━━ RAW DATA ━━

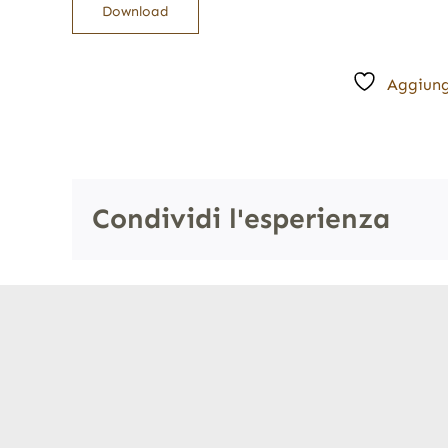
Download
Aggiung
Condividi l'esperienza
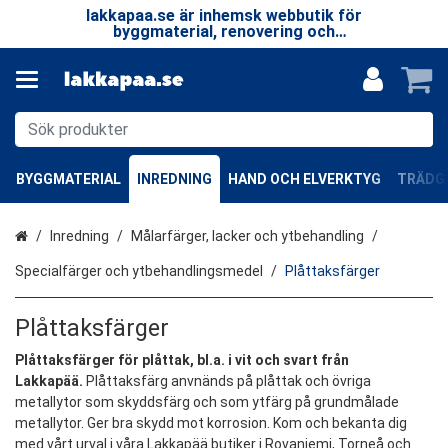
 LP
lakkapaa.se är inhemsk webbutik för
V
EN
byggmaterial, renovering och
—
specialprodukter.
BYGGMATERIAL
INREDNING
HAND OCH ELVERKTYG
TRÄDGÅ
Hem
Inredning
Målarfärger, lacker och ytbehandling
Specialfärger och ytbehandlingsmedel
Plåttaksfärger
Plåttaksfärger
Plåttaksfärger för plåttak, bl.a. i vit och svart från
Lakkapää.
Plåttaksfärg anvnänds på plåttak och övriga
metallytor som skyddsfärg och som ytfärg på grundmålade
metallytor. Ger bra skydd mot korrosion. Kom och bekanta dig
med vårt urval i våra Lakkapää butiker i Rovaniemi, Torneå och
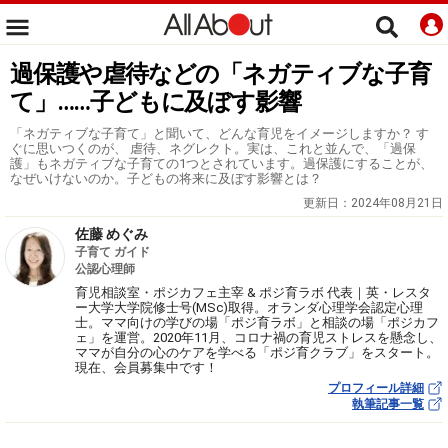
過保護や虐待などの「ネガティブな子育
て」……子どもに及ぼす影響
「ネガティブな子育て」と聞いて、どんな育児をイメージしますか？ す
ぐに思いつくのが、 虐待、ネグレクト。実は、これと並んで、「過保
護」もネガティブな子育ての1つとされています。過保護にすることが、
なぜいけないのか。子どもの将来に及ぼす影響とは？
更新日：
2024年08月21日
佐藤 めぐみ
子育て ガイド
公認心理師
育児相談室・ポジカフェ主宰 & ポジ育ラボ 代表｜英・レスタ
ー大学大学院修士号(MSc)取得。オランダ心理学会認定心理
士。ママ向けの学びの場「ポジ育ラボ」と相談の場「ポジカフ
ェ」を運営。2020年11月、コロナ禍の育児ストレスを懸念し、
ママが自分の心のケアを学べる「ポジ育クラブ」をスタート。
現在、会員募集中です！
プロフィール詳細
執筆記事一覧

━━━
━━ RAW DATA ━━

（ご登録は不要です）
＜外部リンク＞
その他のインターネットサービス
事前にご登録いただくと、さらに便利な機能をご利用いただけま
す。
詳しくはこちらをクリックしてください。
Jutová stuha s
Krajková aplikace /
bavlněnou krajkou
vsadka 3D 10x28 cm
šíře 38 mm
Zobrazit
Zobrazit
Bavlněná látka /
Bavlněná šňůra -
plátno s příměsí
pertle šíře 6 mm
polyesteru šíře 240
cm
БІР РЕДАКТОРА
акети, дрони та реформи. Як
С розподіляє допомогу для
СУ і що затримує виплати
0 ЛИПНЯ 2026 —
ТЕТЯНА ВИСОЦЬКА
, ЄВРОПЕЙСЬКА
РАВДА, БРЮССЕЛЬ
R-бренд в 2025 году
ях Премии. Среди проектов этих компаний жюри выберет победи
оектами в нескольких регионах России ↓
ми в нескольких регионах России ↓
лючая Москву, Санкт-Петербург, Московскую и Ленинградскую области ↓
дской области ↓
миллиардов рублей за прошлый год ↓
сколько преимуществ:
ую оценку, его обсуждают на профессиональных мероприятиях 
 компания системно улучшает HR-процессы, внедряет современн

━━━
━━ RAW DATA ━━

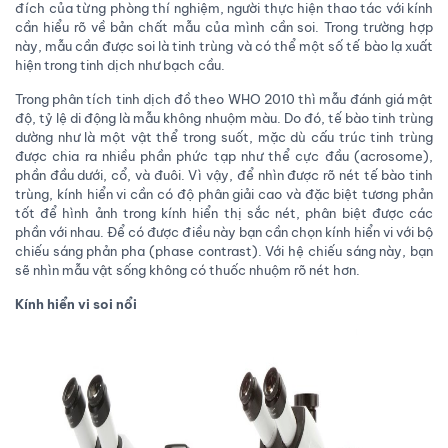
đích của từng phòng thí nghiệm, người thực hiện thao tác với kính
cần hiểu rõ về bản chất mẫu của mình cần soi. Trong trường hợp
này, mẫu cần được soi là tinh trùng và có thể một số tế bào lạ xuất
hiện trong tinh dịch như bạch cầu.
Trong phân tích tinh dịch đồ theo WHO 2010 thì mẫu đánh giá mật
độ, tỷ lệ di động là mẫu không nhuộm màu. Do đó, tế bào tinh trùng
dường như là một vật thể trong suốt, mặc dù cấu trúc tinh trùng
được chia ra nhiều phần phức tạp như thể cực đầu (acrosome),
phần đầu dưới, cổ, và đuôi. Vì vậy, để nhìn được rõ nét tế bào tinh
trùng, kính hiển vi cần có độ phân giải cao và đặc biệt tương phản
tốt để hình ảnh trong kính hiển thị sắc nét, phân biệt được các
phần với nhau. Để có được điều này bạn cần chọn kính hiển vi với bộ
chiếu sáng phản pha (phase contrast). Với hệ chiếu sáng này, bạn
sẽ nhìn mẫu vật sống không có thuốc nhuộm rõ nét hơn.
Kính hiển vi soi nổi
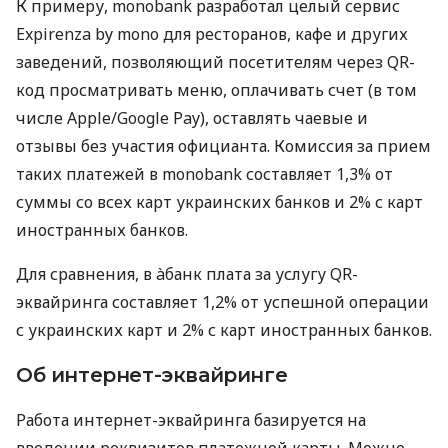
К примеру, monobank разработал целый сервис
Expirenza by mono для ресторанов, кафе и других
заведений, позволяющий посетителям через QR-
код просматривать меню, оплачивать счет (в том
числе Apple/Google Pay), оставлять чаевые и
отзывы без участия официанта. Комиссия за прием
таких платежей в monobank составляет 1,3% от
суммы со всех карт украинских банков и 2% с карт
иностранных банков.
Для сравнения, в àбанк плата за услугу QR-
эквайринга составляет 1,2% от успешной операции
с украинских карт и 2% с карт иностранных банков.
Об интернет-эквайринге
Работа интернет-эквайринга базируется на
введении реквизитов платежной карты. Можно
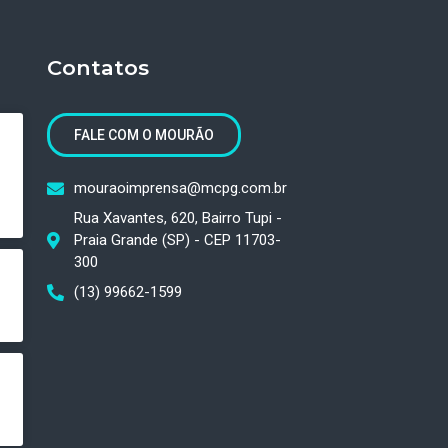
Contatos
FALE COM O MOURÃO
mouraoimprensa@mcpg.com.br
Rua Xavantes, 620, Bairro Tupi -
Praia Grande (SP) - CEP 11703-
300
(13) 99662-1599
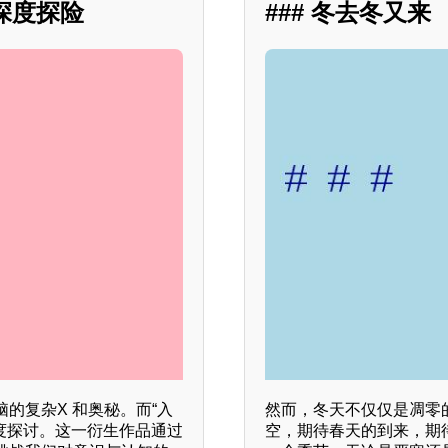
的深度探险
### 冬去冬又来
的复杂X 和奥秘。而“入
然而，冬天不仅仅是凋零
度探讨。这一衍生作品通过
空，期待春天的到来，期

━━━

All lines above between those holding "лючая Москву, Санкт-Петербург, Московскую" and "компания системно улучшает", inclusive, must be set down unchanged, and no other line may be included.

лючая Москву, Санкт-Петербург, Московскую и Ленинградскую области ↓
дской области ↓
миллиардов рублей за прошлый год ↓
сколько преимуществ:
ую оценку, его обсуждают на профессиональных мероприятиях 
 компания системно улучшает HR-процессы, внедряет современн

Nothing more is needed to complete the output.